In [None]:
# === Environment Setup ===
# Purpose: Import necessary libraries for image processing, deep learning, and visualization.
import os, sys, math, time, random, json, textwrap, warnings
import numpy as np, pandas as pd
import matplotlib.pyplot as plt
try:
    # TensorFlow is the core library for building and running the style transfer model.
    import tensorflow as tf
    from tensorflow.keras.preprocessing import image as kp_image
    # We use a pre-trained VGG19 model as the feature extractor.
    from tensorflow.keras.applications import vgg19
    TENSORFLOW_AVAILABLE = True
except ImportError:
    TENSORFLOW_AVAILABLE = False
from IPython.display import display, Markdown, Image

# --- Configuration ---
# Purpose: Standardize plotting styles and numerical output.
plt.style.use('seaborn-v0_8-whitegrid')
plt.rcParams.update({'font.size': 14, 'figure.figsize': (10, 6), 'figure.dpi': 150})
np.set_printoptions(suppress=True, linewidth=120, precision=4)

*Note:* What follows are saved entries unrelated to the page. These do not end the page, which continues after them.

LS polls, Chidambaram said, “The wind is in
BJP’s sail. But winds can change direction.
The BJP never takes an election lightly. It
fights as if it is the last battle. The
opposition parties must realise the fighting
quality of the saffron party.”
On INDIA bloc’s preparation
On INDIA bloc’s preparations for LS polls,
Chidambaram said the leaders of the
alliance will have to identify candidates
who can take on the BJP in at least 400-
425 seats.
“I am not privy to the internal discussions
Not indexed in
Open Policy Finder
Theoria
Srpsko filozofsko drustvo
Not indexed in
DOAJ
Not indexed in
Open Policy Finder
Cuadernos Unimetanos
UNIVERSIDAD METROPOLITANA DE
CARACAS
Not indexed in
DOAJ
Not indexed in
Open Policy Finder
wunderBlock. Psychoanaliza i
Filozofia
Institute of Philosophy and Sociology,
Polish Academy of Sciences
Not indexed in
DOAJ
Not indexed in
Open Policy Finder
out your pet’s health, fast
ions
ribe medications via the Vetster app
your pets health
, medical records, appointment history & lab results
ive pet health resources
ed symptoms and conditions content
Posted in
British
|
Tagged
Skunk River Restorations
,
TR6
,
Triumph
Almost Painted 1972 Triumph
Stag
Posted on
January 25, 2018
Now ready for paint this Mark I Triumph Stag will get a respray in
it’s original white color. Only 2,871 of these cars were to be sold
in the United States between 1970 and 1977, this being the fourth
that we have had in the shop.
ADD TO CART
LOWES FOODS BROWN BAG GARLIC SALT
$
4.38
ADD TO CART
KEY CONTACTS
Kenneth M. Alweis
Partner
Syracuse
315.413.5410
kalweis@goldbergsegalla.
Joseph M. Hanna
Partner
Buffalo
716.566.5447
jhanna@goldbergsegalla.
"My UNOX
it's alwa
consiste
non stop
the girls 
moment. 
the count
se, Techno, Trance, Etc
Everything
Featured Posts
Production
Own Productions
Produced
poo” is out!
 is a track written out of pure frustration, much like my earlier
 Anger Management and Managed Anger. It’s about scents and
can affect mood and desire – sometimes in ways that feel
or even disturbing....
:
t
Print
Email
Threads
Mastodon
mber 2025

# --- Utility Functions ---
def note(msg): display(Markdown(f"<div class='alert alert-info'>📝 {textwrap.fill(msg, width=100)}</div>"))
def sec(title): print(f"\n{80*'='}\n| {title.upper()} |\n{80*'='}")

if not TENSORFLOW_AVAILABLE: note("TensorFlow not found. Please run `pip install tensorflow`")
note("Environment initialized for Neural Style Transfer.")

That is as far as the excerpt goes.